Assigned task: Find every line below where the string "peatonal" shows up, and copy those lines.

(Records for processing begins)

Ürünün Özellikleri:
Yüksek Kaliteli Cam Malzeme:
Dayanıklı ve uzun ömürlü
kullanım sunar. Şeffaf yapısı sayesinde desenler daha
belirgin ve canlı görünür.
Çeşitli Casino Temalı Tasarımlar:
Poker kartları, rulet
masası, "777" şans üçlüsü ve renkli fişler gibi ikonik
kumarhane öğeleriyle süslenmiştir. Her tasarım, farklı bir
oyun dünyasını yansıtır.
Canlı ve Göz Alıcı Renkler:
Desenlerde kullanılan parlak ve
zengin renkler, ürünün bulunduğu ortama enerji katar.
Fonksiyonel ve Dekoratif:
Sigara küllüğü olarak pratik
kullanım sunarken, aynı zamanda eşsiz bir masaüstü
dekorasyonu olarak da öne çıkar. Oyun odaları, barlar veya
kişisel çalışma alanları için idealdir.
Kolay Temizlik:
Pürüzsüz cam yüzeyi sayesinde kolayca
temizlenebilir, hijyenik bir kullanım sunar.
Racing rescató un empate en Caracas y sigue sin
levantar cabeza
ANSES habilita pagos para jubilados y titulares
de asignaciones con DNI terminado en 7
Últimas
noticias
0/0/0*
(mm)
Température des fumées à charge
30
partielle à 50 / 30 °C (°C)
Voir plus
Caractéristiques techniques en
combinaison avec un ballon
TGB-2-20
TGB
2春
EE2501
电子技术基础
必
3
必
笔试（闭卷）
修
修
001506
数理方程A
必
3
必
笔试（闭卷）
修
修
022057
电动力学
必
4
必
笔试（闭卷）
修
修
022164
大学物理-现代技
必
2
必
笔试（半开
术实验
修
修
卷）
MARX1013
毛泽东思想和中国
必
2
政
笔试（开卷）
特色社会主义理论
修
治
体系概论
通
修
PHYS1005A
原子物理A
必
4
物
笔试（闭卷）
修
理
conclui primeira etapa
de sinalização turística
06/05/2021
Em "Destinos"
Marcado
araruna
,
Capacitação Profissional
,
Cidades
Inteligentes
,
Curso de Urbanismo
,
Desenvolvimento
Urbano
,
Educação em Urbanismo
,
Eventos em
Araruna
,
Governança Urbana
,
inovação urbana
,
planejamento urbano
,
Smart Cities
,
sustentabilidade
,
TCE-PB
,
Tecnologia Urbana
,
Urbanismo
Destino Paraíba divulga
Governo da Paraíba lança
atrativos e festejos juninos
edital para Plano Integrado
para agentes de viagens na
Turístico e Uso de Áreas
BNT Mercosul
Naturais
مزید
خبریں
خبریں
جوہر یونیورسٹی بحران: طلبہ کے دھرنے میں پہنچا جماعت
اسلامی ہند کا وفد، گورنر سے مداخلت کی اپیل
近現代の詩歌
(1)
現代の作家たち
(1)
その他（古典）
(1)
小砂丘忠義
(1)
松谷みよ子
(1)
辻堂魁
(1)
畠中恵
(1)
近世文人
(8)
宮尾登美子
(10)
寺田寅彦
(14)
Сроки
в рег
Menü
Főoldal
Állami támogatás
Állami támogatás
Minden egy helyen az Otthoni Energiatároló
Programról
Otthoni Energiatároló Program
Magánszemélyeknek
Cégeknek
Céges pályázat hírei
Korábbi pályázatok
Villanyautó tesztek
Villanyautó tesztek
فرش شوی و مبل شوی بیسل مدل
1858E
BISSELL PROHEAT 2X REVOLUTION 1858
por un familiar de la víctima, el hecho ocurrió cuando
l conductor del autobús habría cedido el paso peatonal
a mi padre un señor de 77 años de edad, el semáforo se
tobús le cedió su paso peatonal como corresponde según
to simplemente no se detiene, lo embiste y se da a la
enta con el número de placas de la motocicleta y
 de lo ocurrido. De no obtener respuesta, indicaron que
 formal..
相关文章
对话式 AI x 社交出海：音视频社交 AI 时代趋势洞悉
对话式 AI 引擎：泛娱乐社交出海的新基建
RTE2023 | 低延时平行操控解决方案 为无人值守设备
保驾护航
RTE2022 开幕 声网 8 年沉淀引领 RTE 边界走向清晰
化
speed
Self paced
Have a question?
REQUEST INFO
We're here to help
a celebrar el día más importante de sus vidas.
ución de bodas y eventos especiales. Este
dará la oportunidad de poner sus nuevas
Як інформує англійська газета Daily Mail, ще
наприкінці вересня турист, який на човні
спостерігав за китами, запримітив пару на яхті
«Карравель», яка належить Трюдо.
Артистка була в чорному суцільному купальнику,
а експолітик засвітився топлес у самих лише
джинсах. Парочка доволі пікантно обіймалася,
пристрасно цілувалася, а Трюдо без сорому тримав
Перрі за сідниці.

(Records for processing ends)

Answer for this exercise:
l conductor del autobús habría cedido el paso peatonal
tobús le cedió su paso peatonal como corresponde según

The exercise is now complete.